Sunday, September 11, 2011

Banker hunt leads NBFCs to headhunters

The draft guidelines for licensing of new banks in the private sector released last week, have set off a flurry of activity among stakeholders seeking to eye a number of candidates with the help of headhunters. Non-banking finance companies (NBFC) have given out mandates to recruiters to look for suitable candidates for the corner offices.

Business groups and enterprises who are seriously looking at a banking foray have also engaged consulting firms for charting out a road map. This involves looking at the existing competitive landscape; emerging opportunities and business focus – corporate, retail and geographical coverage of banks.

Headhunters, whom Business Standard spoke to, said companies have sent out feelers to eligible candidates seeking their interest to join their companies, as and when it takes shape. R Suresh, MD-India, Stanton Chase International, is busy with two new NBFC clients, one from Chennai and the other from Mumbai, to meet their need of C-level executives. "We are working with two large companies which expect to get a banking license. One of them is setting up certain additional functions also. We are involved in the recruitments."

According to Viren H Mehta, director, Ernst & Young, top priority for the NBFCs is to zero in on people who could be part of the top management team. Along with chief executive officer, risk management, operations and treasury, there are other key appointments which would merit attention. "The profile of the leadership team is the most important aspect as it would carry a lot of weight in the Reserve Bank of India's assessment of the company's capability to run the new entity," says Mehta.

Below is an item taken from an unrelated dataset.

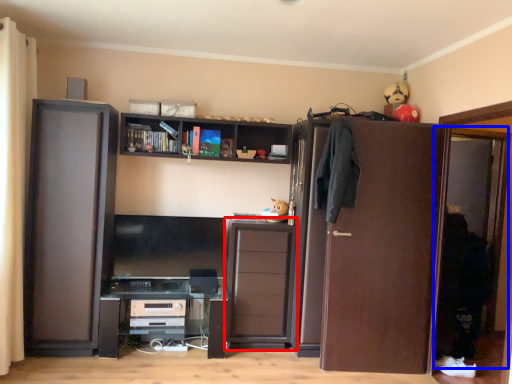 Question: Which object is further to the camera taking this photo, cabinetry (highlighted by a red box) or screen door (highlighted by a blue box)?

Choices:
 (A) cabinetry
 (B) screen door

Answer: (A) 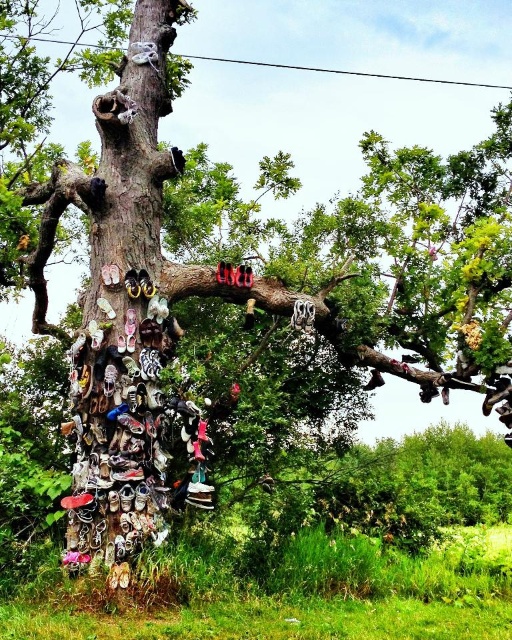 Is point (118, 470) farther from viewer compared to point (376, 371)?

For Uday Sodhi, chief executive officer of headhonchos.com, selections at the top and senior management level, will be a long process of evaluation and could take over six months. "Many companies and groups which are interested in setting up banks have approached us. Now they would access our vast and rich data-base on banking sector professionals. Then, they will interact with bankers."

The demand for covering unbanked areas and bringing them under financial inclusion, will help those companies with rural banking experience. Those with experience of setting-up operations or businesses will also be sought after. However, headhunters say there was no dearth of talent in the market which may severely impact dynamics. Advent of new banks will create new openings and people will get a chance to showcase their capabilities. Entry of new banks may also impact compensations, albeit at some point in future.

"Those looking for people will have to structure innovative packages. Those at the receiving end (read banks or financial entities that become target for talent search) will have to employ defensive strategies, including an improvement in pay packages to retain talent," says Sodhi.

"Existing banks, especially foreign and private ones, would take a cue from the emerging competition. This may push compensation packages and rewards for professionals in key functions. The real change would happen once they start feeling the heat. The war to retain and woo talent is not going to be easy," says Mehta.